Zwischen dem 17. Januar 1945 und dem 23. Januar wurden unter dem Deckmantel »Karla« etwa 56.000 männliche und weiblich Häftlinge evakuiert und in Todesmärschen nach Westen getrieben. In einer Dienstanweisung des Gauleiters und »oberschlesischen Reichsverteidigungskommissars« Fritz Bracht von Ende Dezember 1944 wurden spezielle Regeln und Trassen für die Evakuierungsmärsche festgelegt. So wurde angeordnet, alle Fluchtversuche mit Schusswaffen zu verhindern. Häftlinge, die nicht weiterlaufen konnten, sollten getötet werden. Im Lager selber verblieben nur jene Häftlinge, die zu schwach oder zu krank zum Marschieren waren.
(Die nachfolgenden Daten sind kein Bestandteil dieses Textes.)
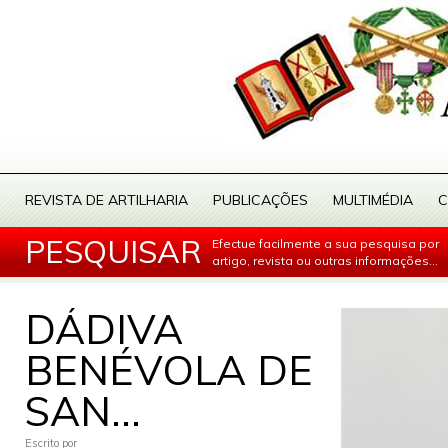
REVISTA DE ARTILHARIA
PUBLICAÇÕES
MULTIMÉDIA
C
PESQUISAR
Efectue facilmente a sua pesquisa por
artigo, revista ou outras informações...
DÁDIVA
BENÉVOLA DE
SAN...
Escrito por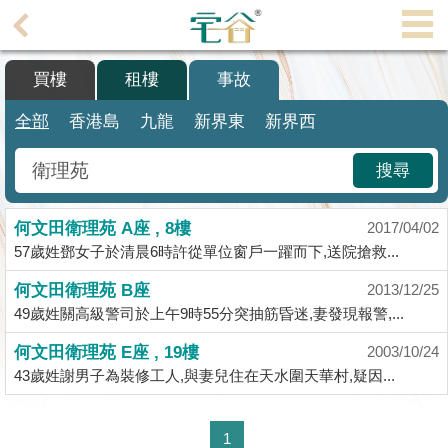
代
理
買樓
租樓
事故
主
頁
全部
香港島
九龍
新界東
新界西
搵
搜尋
樓/
成
何文田衛理苑 A座 , 8樓
交
2017/04/02
57歲姓鄧女子於清晨6時許從單位窗戶一躍而下,送院搶救...
業
何文田衛理苑 B座
2013/12/25
主
49歲姓關高級警司於上午9時55分突抽筋昏迷,妻發現報警,...
放
盤
何文田衛理苑 E座 , 19樓
2003/10/24
43歲姓謝男子為裝修工人,與妻兒住在天水圍天華村,疑因...
宅
谷
1
按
Am 27. Januar 1945 wurden die verbliebenen Häftlinge durch sowjetische Truppen der 60. Armee der I. Ukrainischen Front befreit. Am Vormittag des 27. Januar 1945 erreichte die 322. Infanteriedivision der 60. Armee der 1. Ukrainischen Front unter dem Oberbefehl von Generaloberst Pawel A. Kurotschkin zuerst das Hauptlager von Monowitz. Einheiten der Waffen-SS und der Wehrmacht leisteten noch erbitterten militärischen Widerstand, so dass über 230 sowjetische Soldaten bei der Befreiung von Auschwitz ihr Leben ließen. Im Laufe des Tages stießen die Soldaten der Roten Armee nach Auschwitz und Birkenau vor.
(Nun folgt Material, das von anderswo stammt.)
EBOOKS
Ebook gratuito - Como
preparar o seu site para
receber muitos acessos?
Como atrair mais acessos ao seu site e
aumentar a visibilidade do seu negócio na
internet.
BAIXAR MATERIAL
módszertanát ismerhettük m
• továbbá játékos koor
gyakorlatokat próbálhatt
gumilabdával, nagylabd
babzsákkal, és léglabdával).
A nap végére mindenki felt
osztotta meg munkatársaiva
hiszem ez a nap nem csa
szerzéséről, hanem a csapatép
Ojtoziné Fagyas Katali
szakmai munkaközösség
Im Stammlager, in Birkenau und Monowitz trafen sie nur noch etwa 7.000 Häftlinge an. Noch in den ersten Tagen nach der Befreiung starben zahlreiche Häftlinge an Entkräftung. Unter den Befreiten befanden sich über 200 Kinder im Alter bis zu 15 Jahren, zumeist Zwillinge, die als Versuchsobjekte für SS-Ärzte vorgesehen waren. Auf dem Gelände selber fanden die sowjetischen Soldaten etwa 600 Tote – Lagerinsassen, die von SS-Männern noch unmittelbar vor ihrem Abzug erschossen worden waren.

Zu den Daten des Jahres 1945, die weltweit wahrgenommen werden, gehört der 27. Januar 1945. Es ist der Jahrestag der Befreiung des Konzentrations- und Vernichtungslagers Auschwitz durch Einheiten der sowjetischen Streitkräfte. Nicht nur in Deutschland, auch in Europa und durch die Vereinten Nationen ist dieses Datum zum Gedenktag erklärt worden

Bezeichnend ist, dass die deutschen Faschisten nicht auf ihre »Beute«, nämlich die den Häftlingen geraubten Güter, verzichten wollten. Allein im Zeitraum vom 1. Dezember 1944 bis 15. Januar 1945 wurden 514.843 Stück Männer-, Frauen- und Kinderbekleidung sowie –Unterwäsche zum Abtransport aus dem Lager vorbereitet, hieß es in einem Bericht der Bekleidungskammer. Ein großer Teil ging in die Lager Dachau, Groß-Rosen und Ravensbrück.